L’opération d’évaluation des partis politiques par le ministère de l’Administration du territoire et de la Décentralisation, MATD, a abouti à quelque chose qui ressemble fort au nettoyage des écuries d’Augias auquel on contraignit naguère Hercule lors des douze travaux qu’on lui imposa, pour éprouver sa force et son endurance. Enfin voici le landerneau politique nettoyé de la pléthore de particules qui, loin de simplifier le rôle des partis politiques dans la construction de la démocratie et la conduite de saines activités politiques, rendent plutôt inaudibles les choix idéologiques des partis ainsi que leurs modèles de société et de développement.
Convenons que plus de deux cents formations pour une population d’environ quatorze millions d’âmes, c’est trop ! Comme disait avec beaucoup de railleries le politicien guinéen, Jean-Lapin Doré ou Lapin Doré comme on l’appelle au Lynx, il y a des partis dont l’ensemble des militants peuvent tenir dans une cabine téléphonique. Je parie que beaucoup d’entre nous échoueraient au test où on demanderait aux candidats de citer dix partis du coin. Tentez l’exercice et vérifiez ! Le nombre superflu des formations politiques en Guinée en particulier et en Afrique en général amène à s’interroger sur la formation politique des fondateurs, leur compréhension de la mission de ces organisations sociales dans le processus d’édification du pays, en vue de l’atteinte du nirvana.
Dans les grandes et anciennes démocraties nord-américaines, européennes et asiatiques, ce sont les partis politiques qui incarnent les aspirations politiques, sociales et économiques des populations. Les Yankees en ont deux, les Gaulois, deux aussi et les sujets du roi Charles VI, deux encore ! Là-bas, les partis captent ces aspirations qui sont diverses, en font le substrat de leur épine dorsale politique, leurs programmes, leur projet de société.

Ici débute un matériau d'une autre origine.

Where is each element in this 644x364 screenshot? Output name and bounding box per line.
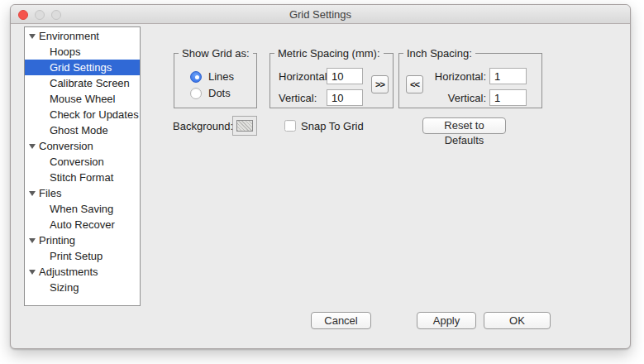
- inch-horizontal-label: Horizontal:: [432, 70, 486, 83]
- sidebar-item-auto-recover[interactable]: Auto Recover: [25, 217, 140, 232]
- inch-horizontal-input[interactable]: [489, 68, 527, 84]
- sidebar-item-label: Calibrate Screen: [50, 77, 130, 89]
- sidebar-item-label: Auto Recover: [50, 218, 115, 231]
- grid-settings-window: Grid Settings Environment Hoops Grid Set…: [10, 4, 631, 349]
- sidebar-item-printing[interactable]: Printing: [25, 232, 140, 248]
- sidebar-item-label: Stitch Format: [50, 171, 113, 184]
- inch-vertical-label: Vertical:: [432, 92, 486, 104]
- lines-radio[interactable]: [190, 71, 202, 83]
- inch-spacing-legend: Inch Spacing:: [403, 47, 475, 60]
- sidebar-item-environment[interactable]: Environment: [25, 28, 140, 44]
- copy-inch-to-metric-button[interactable]: <<: [406, 75, 423, 93]
- swatch-pattern-icon: [236, 120, 253, 132]
- background-label: Background:: [173, 120, 233, 132]
- snap-to-grid-label: Snap To Grid: [301, 120, 364, 132]
- sidebar-item-label: Adjustments: [39, 266, 98, 278]
- dots-radio-label: Dots: [208, 87, 231, 99]
- settings-tree: Environment Hoops Grid Settings Calibrat…: [24, 26, 141, 306]
- sidebar-item-files[interactable]: Files: [25, 185, 140, 201]
- sidebar-item-mouse-wheel[interactable]: Mouse Wheel: [25, 91, 140, 107]
- sidebar-item-label: Print Setup: [50, 250, 103, 262]
- sidebar-item-sizing[interactable]: Sizing: [25, 280, 140, 295]
- window-title: Grid Settings: [11, 8, 630, 21]
- sidebar-item-stitch-format[interactable]: Stitch Format: [25, 170, 140, 185]
- disclosure-triangle-icon[interactable]: [29, 34, 36, 39]
- dots-radio[interactable]: [190, 88, 202, 99]
- disclosure-triangle-icon[interactable]: [29, 238, 36, 243]
- sidebar-item-conversion[interactable]: Conversion: [25, 154, 140, 170]
- snap-to-grid-checkbox[interactable]: [284, 120, 296, 132]
- sidebar-item-label: Hoops: [50, 46, 81, 58]
- sidebar-item-when-saving[interactable]: When Saving: [25, 201, 140, 217]
- sidebar-item-ghost-mode[interactable]: Ghost Mode: [25, 122, 140, 138]
- show-grid-as-group: Show Grid as: Lines Dots: [174, 53, 257, 108]
- metric-spacing-legend: Metric Spacing (mm):: [274, 47, 384, 60]
- metric-vertical-input[interactable]: [327, 89, 363, 106]
- titlebar[interactable]: Grid Settings: [11, 5, 630, 24]
- sidebar-item-label: Conversion: [50, 156, 104, 168]
- sidebar-item-grid-settings[interactable]: Grid Settings: [25, 60, 140, 75]
- sidebar-item-label: Files: [39, 187, 61, 199]
- background-color-swatch[interactable]: [232, 116, 257, 136]
- sidebar-item-check-for-updates[interactable]: Check for Updates: [25, 107, 140, 122]
- reset-to-defaults-button[interactable]: Reset to Defaults: [422, 117, 506, 134]
- sidebar-item-label: Environment: [39, 30, 99, 42]
- sidebar-item-adjustments[interactable]: Adjustments: [25, 264, 140, 280]
- sidebar-item-label: When Saving: [50, 203, 113, 215]
- sidebar-item-print-setup[interactable]: Print Setup: [25, 248, 140, 264]
- metric-spacing-group: Metric Spacing (mm): Horizontal: Vertica…: [270, 53, 394, 108]
- desktop: Grid Settings Environment Hoops Grid Set…: [0, 0, 644, 364]
- sidebar-item-conversion-group[interactable]: Conversion: [25, 138, 140, 154]
- sidebar-item-label: Check for Updates: [50, 108, 139, 121]
- sidebar-item-hoops[interactable]: Hoops: [25, 44, 140, 60]
- dots-radio-row[interactable]: Dots: [190, 87, 231, 99]
- inch-spacing-group: Inch Spacing: << Horizontal: Vertical:: [398, 53, 542, 108]
- disclosure-triangle-icon[interactable]: [29, 270, 36, 275]
- inch-vertical-input[interactable]: [489, 89, 527, 106]
- copy-metric-to-inch-button[interactable]: >>: [371, 75, 389, 93]
- sidebar-item-label: Sizing: [50, 281, 79, 294]
- sidebar-item-label: Printing: [39, 234, 75, 247]
- disclosure-triangle-icon[interactable]: [29, 191, 36, 196]
- ok-button[interactable]: OK: [484, 312, 551, 329]
- lines-radio-row[interactable]: Lines: [190, 70, 234, 83]
- sidebar-item-label: Ghost Mode: [50, 124, 108, 136]
- lines-radio-label: Lines: [208, 70, 234, 83]
- sidebar-item-calibrate-screen[interactable]: Calibrate Screen: [25, 75, 140, 91]
- disclosure-triangle-icon[interactable]: [29, 144, 36, 149]
- sidebar-item-label: Grid Settings: [50, 61, 112, 74]
- metric-vertical-label: Vertical:: [279, 92, 317, 104]
- apply-button[interactable]: Apply: [417, 312, 476, 329]
- metric-horizontal-input[interactable]: [327, 68, 363, 84]
- sidebar-item-label: Conversion: [39, 140, 93, 152]
- metric-horizontal-label: Horizontal:: [279, 70, 330, 83]
- cancel-button[interactable]: Cancel: [311, 312, 371, 329]
- show-grid-as-legend: Show Grid as:: [179, 47, 253, 60]
- sidebar-item-label: Mouse Wheel: [50, 93, 115, 105]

Or, jusqu’à présent, les partis politiques, sous les tropiques, dans leur écrasante majorité, ne rassemblent pas autour des centres d’intérêt idéologiques les militants. On comprend alors que les leaders chevauchent un attelage chancelant, abracadabrant, avançant à hue et à dia. A la veille de l’instauration de la démocratie plurielle, le Président sénégalaid, Léopold Sédar Senghor, avait proposé et réussi, dans son pays, la création de trois formations politiques représentant les trois courants politico-idéologiques de l’époque, à savoir la gauche, le centre et la droite. Les Sénégalais restent attachés, aujourd’hui encore, à cette perception.
Dans la logique senghorienne si les combats d’égo et de course à l’enrichissement illicite sont des écarts, cette orgie de prétendants à la gouvernance de notre nation pourrait être réduite à trois courants de pensée politico-économique, porteurs de trois modèles de développement : capitaliste, social-démocrate et socialiste, avec des frontières poreuses.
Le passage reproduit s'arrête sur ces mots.